Heute verstellen Birken, Eichen und Buchen den Blick aufs Ufer. Doch als Ernst Barlach 1930 ein Gelände am Inselsee südlich von Güstrow in Mecklenburg-Vorpommern erstand, konnte er aufs Wasser blicken. Helligkeit und Platz suchte der norddeutsche Bildhauer, um an großformatigen Skulpturen arbeiten zu können. Also ließ er ein Wohn- und Atelierhaus errichten, in dem Besucher heute eine Vielzahl seiner Werke besichtigen können. Es ist das Herzstück einer rund zwölf Kilometer langen Kulturroute, die einmal quer durch die Stadt führt, um dem Künstler, der von 1910 bis zu seinem Tod 1938 in Güstrow wirkte, nahezukommen.

Ausstellungserie zum Jubiläum

Dieses Jahr hätte der 1870 geborene Barlach seinen 150. Geburtstag gefeiert. Gleich mehrere Ausstellungen in verschiedenen Städten erinnern an sein Werk. Vor allem in Norddeutschland, wo der Bildhauer, Dramatiker und Grafiker die meiste Zeit seines Lebens verbrachte, finden Kunstliebhaber eine Vielzahl von Barlach-Museen und -Ausstellungen: in Hamburg, Wedel, Ratzeburg und Schwerin – aber vor allem in der historischen mecklenburgischen Residenzstadt Güstrow, wo sich ein Großteil seiner Werke befindet. Statt mehrerer größerer Events, die ursprünglich geplant waren, sah sich die „Barlachstadt Güstrow“ wegen Corona-Vorsichtsmaßnahmen dazu gezwungen, individuelle Entdeckungstouren zu ermöglichen. „Wir haben deshalb für Besucher eine Radkarte erstellt, die es ihnen erlaubt, die bekannten Sehenswürdigkeiten alleine zu erkunden“, sagt Magdalena Schulz-Ohm.

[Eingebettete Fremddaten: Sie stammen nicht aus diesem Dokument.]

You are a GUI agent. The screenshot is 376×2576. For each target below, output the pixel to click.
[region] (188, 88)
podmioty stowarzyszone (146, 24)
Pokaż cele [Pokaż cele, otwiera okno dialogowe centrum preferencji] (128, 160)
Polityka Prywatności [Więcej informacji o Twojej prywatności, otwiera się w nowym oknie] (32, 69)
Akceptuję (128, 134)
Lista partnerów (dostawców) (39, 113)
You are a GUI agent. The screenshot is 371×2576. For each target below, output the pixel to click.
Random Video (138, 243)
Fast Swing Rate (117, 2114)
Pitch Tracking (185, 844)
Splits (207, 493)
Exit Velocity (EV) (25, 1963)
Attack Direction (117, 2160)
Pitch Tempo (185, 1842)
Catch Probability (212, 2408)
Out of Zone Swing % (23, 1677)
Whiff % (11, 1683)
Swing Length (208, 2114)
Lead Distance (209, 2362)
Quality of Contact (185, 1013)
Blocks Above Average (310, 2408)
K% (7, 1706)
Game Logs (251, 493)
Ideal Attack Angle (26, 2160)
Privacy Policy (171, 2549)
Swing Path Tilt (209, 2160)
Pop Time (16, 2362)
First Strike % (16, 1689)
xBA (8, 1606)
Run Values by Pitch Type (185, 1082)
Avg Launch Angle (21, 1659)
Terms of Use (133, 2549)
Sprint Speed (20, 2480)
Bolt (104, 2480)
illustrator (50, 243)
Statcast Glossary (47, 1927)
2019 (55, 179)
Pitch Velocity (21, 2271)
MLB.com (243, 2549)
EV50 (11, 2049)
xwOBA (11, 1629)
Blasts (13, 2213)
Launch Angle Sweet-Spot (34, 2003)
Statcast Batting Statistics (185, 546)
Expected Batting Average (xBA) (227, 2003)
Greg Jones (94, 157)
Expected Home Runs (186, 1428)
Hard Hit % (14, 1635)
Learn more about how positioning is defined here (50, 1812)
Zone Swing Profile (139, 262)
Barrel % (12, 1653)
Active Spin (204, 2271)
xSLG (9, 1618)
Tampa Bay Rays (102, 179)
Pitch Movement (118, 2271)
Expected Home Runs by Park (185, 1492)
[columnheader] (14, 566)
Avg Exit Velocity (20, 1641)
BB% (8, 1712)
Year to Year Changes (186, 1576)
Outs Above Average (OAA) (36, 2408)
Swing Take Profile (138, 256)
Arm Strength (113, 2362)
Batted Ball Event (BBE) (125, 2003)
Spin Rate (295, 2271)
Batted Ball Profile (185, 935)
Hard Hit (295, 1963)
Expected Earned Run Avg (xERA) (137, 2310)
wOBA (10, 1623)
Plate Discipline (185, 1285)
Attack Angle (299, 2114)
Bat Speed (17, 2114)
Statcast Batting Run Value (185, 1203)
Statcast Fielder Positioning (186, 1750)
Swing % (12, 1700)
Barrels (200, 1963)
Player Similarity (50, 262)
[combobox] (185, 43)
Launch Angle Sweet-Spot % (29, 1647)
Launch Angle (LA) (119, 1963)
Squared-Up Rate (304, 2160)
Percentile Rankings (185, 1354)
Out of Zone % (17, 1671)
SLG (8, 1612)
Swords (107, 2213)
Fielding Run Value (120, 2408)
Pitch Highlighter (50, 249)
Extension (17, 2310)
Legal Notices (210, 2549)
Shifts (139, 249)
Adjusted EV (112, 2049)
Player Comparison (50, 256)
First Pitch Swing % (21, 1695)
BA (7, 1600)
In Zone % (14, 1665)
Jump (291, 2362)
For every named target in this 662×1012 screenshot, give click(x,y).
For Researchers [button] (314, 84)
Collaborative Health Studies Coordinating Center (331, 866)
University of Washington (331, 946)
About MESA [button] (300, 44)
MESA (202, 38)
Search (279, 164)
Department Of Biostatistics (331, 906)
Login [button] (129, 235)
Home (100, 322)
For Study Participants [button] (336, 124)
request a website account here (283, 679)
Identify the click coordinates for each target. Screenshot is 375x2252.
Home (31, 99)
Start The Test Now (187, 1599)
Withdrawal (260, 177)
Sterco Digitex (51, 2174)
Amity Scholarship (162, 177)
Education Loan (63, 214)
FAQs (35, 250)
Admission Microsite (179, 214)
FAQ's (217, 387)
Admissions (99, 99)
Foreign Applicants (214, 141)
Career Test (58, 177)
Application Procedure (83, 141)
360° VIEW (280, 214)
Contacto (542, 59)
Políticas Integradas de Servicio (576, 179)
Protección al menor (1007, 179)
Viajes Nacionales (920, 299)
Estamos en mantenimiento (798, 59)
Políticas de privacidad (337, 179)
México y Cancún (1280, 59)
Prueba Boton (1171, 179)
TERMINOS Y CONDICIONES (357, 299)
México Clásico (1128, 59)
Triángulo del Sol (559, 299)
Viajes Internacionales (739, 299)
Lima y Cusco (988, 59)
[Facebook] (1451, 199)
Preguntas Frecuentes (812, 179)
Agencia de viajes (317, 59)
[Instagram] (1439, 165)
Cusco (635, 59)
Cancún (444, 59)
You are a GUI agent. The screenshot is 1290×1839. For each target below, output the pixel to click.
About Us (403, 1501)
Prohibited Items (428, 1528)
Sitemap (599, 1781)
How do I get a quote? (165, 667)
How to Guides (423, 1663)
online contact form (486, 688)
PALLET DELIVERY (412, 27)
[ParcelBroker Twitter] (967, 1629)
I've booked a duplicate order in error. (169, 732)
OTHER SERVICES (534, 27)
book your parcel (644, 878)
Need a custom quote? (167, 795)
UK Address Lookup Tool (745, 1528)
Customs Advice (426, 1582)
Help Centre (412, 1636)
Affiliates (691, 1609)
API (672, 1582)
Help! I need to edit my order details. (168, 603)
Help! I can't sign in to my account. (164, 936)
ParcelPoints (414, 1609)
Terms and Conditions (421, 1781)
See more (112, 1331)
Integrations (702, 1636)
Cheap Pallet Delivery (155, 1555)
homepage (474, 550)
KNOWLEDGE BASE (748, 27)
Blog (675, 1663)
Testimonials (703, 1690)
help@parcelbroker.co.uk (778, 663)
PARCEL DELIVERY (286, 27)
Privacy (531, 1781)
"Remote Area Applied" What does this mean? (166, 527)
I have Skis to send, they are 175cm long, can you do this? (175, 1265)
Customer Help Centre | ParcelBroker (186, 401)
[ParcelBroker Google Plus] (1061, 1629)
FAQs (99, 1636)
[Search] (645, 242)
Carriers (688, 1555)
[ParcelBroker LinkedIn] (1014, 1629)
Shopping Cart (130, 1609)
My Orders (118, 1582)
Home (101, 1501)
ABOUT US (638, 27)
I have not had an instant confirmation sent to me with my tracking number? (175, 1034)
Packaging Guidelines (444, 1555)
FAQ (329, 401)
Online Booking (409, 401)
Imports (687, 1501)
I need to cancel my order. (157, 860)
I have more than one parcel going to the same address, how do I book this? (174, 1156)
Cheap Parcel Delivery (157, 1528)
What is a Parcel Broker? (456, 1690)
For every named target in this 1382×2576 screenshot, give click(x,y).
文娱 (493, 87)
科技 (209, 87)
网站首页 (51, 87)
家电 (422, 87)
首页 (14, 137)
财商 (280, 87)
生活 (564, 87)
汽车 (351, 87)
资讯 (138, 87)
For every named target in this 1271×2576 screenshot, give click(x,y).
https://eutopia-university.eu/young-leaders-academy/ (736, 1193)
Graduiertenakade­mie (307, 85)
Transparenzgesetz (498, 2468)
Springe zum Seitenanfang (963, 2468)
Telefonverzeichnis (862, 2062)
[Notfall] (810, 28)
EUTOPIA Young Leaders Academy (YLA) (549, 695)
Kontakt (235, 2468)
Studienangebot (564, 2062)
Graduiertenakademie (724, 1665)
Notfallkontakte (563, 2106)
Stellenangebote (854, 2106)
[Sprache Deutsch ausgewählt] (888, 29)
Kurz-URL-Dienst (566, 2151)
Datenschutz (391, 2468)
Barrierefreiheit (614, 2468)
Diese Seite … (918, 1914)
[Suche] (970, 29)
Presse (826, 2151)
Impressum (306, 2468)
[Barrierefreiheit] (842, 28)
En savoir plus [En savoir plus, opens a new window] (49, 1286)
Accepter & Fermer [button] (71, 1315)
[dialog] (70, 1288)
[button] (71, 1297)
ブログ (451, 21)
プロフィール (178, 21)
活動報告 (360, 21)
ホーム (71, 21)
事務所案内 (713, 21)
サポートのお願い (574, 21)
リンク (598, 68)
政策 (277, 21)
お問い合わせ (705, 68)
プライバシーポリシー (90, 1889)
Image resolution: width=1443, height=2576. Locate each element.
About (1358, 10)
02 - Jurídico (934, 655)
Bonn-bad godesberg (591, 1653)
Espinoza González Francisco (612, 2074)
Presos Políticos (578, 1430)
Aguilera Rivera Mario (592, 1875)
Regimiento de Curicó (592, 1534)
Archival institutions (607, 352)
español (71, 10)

Startpunkt der etwa halbtägigen Kulturroute ist der Inselsee im Süden von Güstrow. In unmittelbarer Nachbarschaft steht das einstige Atelierhaus mit seiner Dauerausstellung. Vor rund 20 Jahren wurde es um ein Ausstellungsforum mit Grafikkabinett erweitert – der damals erste Museumsneubau der neuen Bundesländer. Entlang des Wassers führt der Barlachweg, auf dem bereits der Künstler seine Wanderungen nach Güstrow unternahm, Richtung Innenstadt. Dabei passiert er das herzogliche Renaissanceschloss bis zum gotischen Dom, in dem die vielleicht berühmteste Figur des Bildhauers hängt: „Der Schwebende“, ein überlebensgroßer Engel, dessen Gesicht die Züge seiner Künstlerkollegin Käthe Kollwitz trägt. Nachdem die Nationalsozialisten das ursprüngliche Werk einschmelzen ließen, hängt am alten Platz seit den 1950er Jahren ein Nachguss.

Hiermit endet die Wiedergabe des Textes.